Risk Profiling Based on P16 and HPV DNA More Accurately Predicts Location of Disease Relapse in Patients with Oropharyngeal Squamous Cell Carcinoma

Background: In the era of precision medicine and HPV-related oropharyngeal squamous cell carcinoma (OPSCC), it is relevant to assess the risk of not only survival, but also the risk of local, regional, or distant treatment failure. The UICC 8th edition uses the surrogate marker p16 to stratify for HPV association but discordance between p16 status and HPV association has been shown. The purpose of this study was to develop a prognostic model to predict the risk of local, regional, and distant metastases and non-cancer-related death for patients with OPSCC, test the prognostic relevance of adding HPV DNA and p16 status, and validate the findings in an independent external dataset.

Patients And Methods: Consecutive patients diagnosed with OPSCC and treated with curative radiotherapy with or without cisplatin in eastern Denmark from 2000 to 2014 were included. Characteristics included age, gender, TNM stage, smoking habits, performance status, and HPV status assessed with p16 and HPV DNA. The information was used to develop a prognostic model for first site of failure with four competing events: recurrence in T-, N-, and M-site, and death with no evidence of disease.
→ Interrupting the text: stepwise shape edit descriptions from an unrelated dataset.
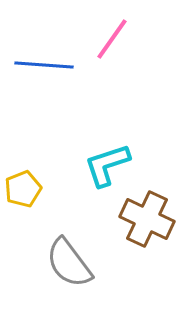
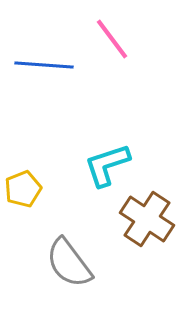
pink line: rotated 72 degrees counterclockwise
brown cross: rotated 8 degrees clockwise
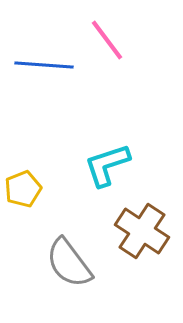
pink line: moved 5 px left, 1 px down
brown cross: moved 5 px left, 12 px down
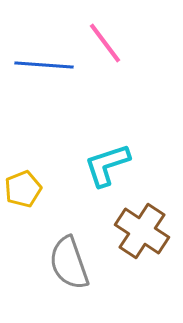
pink line: moved 2 px left, 3 px down
gray semicircle: rotated 18 degrees clockwise
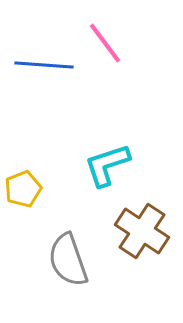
gray semicircle: moved 1 px left, 3 px up
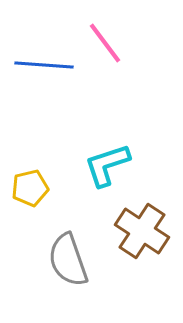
yellow pentagon: moved 7 px right, 1 px up; rotated 9 degrees clockwise
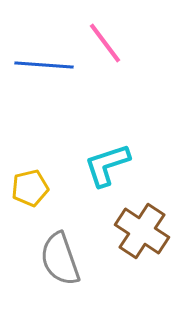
gray semicircle: moved 8 px left, 1 px up
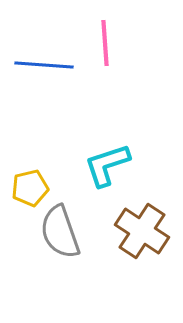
pink line: rotated 33 degrees clockwise
gray semicircle: moved 27 px up
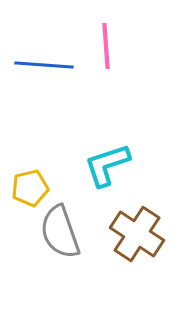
pink line: moved 1 px right, 3 px down
brown cross: moved 5 px left, 3 px down
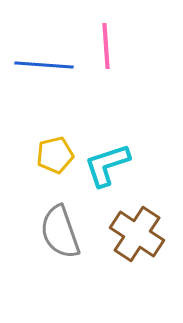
yellow pentagon: moved 25 px right, 33 px up
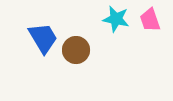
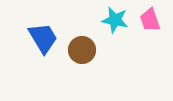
cyan star: moved 1 px left, 1 px down
brown circle: moved 6 px right
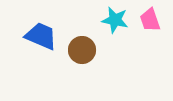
blue trapezoid: moved 2 px left, 2 px up; rotated 36 degrees counterclockwise
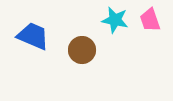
blue trapezoid: moved 8 px left
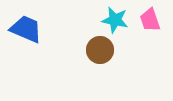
blue trapezoid: moved 7 px left, 7 px up
brown circle: moved 18 px right
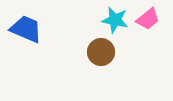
pink trapezoid: moved 2 px left, 1 px up; rotated 110 degrees counterclockwise
brown circle: moved 1 px right, 2 px down
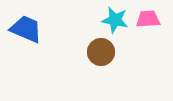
pink trapezoid: rotated 145 degrees counterclockwise
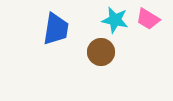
pink trapezoid: rotated 145 degrees counterclockwise
blue trapezoid: moved 30 px right; rotated 76 degrees clockwise
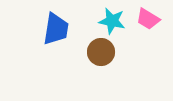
cyan star: moved 3 px left, 1 px down
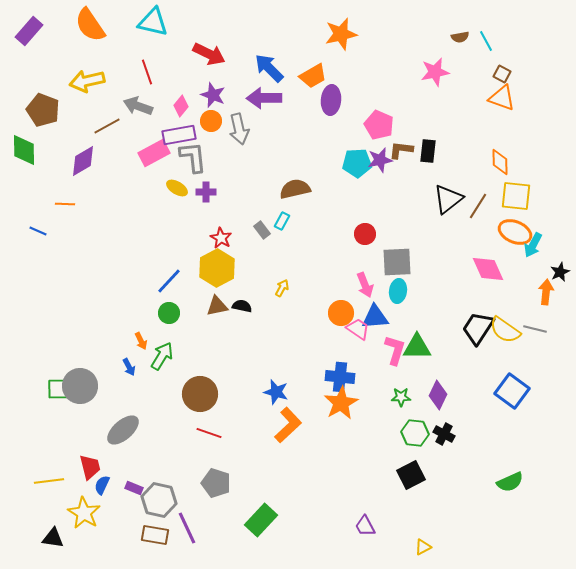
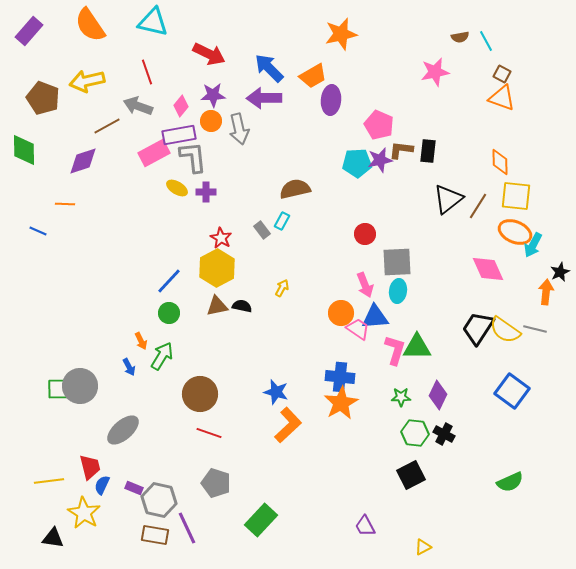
purple star at (213, 95): rotated 25 degrees counterclockwise
brown pentagon at (43, 110): moved 12 px up
purple diamond at (83, 161): rotated 12 degrees clockwise
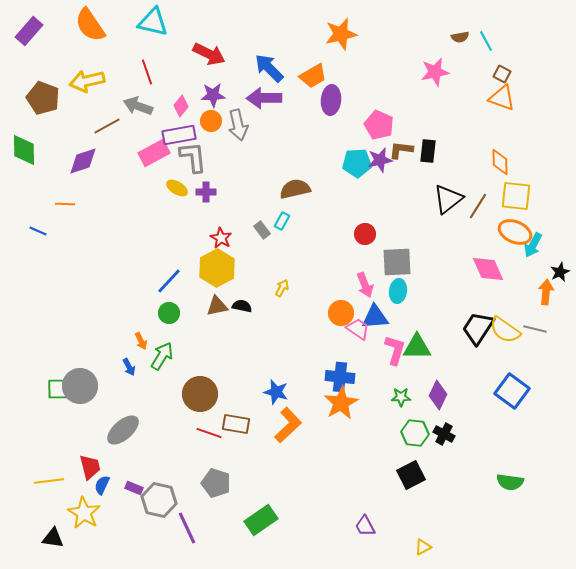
gray arrow at (239, 129): moved 1 px left, 4 px up
green semicircle at (510, 482): rotated 32 degrees clockwise
green rectangle at (261, 520): rotated 12 degrees clockwise
brown rectangle at (155, 535): moved 81 px right, 111 px up
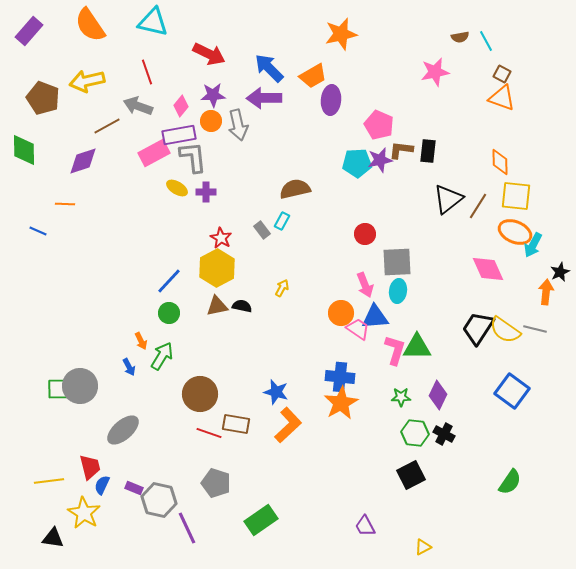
green semicircle at (510, 482): rotated 64 degrees counterclockwise
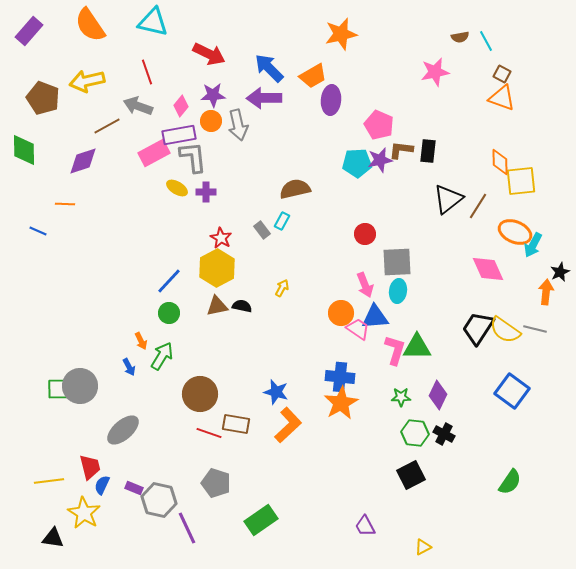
yellow square at (516, 196): moved 5 px right, 15 px up; rotated 12 degrees counterclockwise
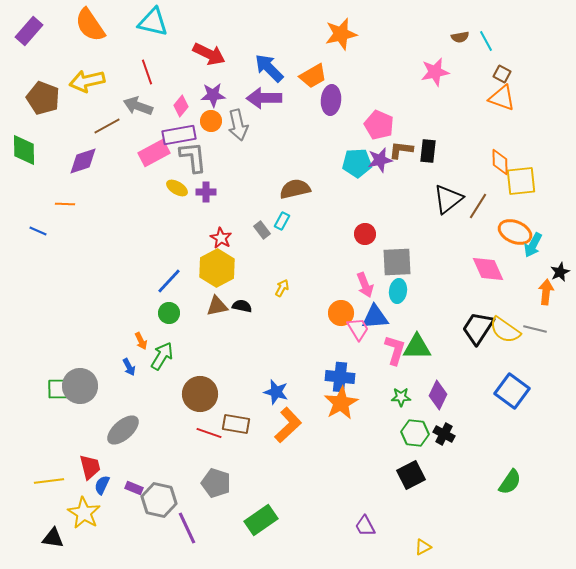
pink trapezoid at (358, 329): rotated 25 degrees clockwise
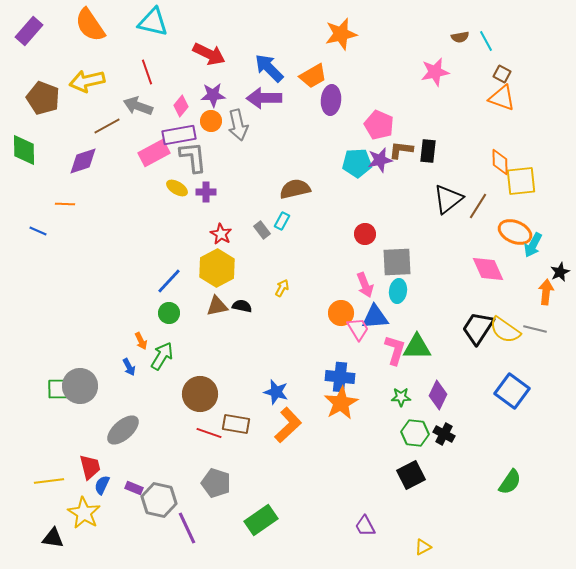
red star at (221, 238): moved 4 px up
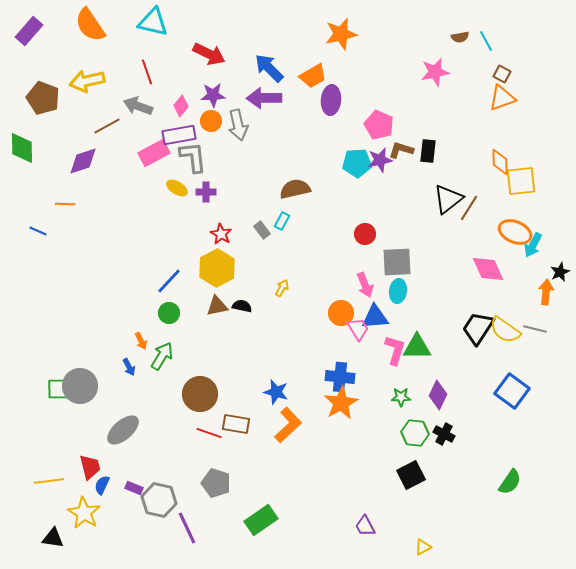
orange triangle at (502, 98): rotated 40 degrees counterclockwise
green diamond at (24, 150): moved 2 px left, 2 px up
brown L-shape at (401, 150): rotated 10 degrees clockwise
brown line at (478, 206): moved 9 px left, 2 px down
Results: Overall 1243 patients were eligible for the analysis. A prognostic model with the four events was developed and externally validated in an independent dataset with a heterogeneously treated patient population from another institution. The individual prognostication from the competing risk analysis is displayed in a user friendly online tool (https://rasmussen.shinyapps.io/OPSCCmodelHPV_p16/). Replacing p16 status with the combined variable HPV/p16 status influenced the HR and patients with HPV-/p16+ had significantly higher HR of M-site recurrence than HPV+/p16+ with a HR = 2.56; CI [1.30; 5.02]; P = 0.006 (P = 0.013 in the validation cohort).

Conclusion: Patients with HPV-/p16+ have significantly higher risk of M-site recurrence and could potentially be relevant candidates for clinical trials testing systemic treatments in combination with conventional treatments.